Description of the task —
Reproduce only the lines of the material below that start at the line containing "Geretsried, Bunsenweg 11" and stop at the line containing "Транспортными компаниями по всей". Keep both end lines.
--- START ---
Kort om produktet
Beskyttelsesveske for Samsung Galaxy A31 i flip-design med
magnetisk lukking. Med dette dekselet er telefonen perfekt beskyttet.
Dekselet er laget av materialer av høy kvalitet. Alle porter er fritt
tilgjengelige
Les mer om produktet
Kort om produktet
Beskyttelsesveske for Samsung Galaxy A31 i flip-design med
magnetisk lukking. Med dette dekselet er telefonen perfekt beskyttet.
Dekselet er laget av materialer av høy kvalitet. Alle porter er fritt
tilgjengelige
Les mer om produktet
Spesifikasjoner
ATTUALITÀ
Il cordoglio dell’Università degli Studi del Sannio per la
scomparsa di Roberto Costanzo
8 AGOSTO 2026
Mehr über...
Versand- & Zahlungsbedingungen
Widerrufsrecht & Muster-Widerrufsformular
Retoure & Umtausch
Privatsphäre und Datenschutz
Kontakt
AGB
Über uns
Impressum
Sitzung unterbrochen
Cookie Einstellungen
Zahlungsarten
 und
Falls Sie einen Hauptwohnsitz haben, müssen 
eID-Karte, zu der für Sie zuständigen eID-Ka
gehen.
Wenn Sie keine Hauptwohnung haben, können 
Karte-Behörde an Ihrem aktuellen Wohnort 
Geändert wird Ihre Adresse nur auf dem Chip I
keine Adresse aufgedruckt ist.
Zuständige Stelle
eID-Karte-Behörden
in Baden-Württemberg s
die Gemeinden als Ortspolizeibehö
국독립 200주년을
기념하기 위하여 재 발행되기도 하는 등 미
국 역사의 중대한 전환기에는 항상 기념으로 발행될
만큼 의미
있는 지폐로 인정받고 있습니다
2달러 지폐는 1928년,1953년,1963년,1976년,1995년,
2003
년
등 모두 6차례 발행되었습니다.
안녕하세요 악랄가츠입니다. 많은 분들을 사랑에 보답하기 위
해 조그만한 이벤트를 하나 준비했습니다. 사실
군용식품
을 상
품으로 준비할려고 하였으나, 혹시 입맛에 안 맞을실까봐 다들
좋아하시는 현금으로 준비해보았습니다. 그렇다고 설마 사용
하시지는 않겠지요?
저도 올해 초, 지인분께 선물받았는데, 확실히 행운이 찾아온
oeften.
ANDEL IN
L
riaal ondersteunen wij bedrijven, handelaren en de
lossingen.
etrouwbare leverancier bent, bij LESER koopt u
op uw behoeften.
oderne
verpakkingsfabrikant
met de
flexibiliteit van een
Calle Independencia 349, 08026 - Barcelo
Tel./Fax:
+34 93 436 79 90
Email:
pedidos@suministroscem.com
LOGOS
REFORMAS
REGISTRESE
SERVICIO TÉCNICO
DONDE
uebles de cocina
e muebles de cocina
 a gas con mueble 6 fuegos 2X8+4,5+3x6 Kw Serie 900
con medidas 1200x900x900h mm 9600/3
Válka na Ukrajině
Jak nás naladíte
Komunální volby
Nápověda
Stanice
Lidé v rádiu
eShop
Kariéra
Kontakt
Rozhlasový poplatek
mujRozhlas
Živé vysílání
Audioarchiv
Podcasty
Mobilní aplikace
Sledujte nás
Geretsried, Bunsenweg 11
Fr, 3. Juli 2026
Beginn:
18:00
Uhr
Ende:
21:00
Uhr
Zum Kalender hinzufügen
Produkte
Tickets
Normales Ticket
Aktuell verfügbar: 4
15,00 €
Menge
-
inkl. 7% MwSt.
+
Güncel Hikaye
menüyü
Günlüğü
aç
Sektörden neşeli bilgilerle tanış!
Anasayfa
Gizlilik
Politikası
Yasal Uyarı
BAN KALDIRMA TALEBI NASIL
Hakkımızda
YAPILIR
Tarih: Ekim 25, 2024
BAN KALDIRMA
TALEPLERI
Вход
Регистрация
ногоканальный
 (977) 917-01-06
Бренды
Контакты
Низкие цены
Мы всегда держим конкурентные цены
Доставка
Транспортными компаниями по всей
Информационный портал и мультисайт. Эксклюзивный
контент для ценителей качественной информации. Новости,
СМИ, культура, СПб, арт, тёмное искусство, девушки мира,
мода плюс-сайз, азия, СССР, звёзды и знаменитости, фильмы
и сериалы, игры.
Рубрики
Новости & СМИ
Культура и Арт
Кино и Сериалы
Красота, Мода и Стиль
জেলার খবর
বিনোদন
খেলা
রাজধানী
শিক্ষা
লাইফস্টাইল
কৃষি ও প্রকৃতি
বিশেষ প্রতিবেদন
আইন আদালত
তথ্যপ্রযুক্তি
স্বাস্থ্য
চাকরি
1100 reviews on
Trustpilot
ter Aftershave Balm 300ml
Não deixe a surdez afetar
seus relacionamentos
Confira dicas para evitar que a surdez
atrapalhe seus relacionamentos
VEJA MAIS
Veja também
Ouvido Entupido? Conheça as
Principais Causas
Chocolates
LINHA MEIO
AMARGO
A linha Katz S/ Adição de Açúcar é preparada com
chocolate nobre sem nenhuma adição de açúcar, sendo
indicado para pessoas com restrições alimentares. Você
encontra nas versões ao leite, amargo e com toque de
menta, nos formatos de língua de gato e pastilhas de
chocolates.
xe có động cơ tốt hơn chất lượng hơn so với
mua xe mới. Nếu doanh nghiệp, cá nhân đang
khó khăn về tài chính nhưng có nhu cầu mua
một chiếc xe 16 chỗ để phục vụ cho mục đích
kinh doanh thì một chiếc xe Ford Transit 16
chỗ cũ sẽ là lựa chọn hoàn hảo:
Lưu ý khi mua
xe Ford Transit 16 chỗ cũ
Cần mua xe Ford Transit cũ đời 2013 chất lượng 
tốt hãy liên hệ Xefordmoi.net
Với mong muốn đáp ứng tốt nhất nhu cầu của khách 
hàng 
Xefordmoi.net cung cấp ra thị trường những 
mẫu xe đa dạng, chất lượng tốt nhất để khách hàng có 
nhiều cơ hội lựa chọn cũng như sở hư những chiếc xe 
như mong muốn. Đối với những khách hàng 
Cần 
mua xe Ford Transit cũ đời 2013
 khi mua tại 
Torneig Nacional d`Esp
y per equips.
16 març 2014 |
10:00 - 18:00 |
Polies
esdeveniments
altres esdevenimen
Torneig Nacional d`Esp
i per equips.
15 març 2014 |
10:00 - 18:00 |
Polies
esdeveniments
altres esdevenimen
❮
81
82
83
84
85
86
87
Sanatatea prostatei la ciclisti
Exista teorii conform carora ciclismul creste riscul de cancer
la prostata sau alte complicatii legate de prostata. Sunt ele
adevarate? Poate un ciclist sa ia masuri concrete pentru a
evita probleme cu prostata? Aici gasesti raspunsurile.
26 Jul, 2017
--- END ---
Solution to this problem —
Geretsried, Bunsenweg 11
Fr, 3. Juli 2026
Beginn:
18:00
Uhr
Ende:
21:00
Uhr
Zum Kalender hinzufügen
Produkte
Tickets
Normales Ticket
Aktuell verfügbar: 4
15,00 €
Menge
-
inkl. 7% MwSt.
+
Güncel Hikaye
menüyü
Günlüğü
aç
Sektörden neşeli bilgilerle tanış!
Anasayfa
Gizlilik
Politikası
Yasal Uyarı
BAN KALDIRMA TALEBI NASIL
Hakkımızda
YAPILIR
Tarih: Ekim 25, 2024
BAN KALDIRMA
TALEPLERI
Вход
Регистрация
ногоканальный
 (977) 917-01-06
Бренды
Контакты
Низкие цены
Мы всегда держим конкурентные цены
Доставка
Транспортными компаниями по всей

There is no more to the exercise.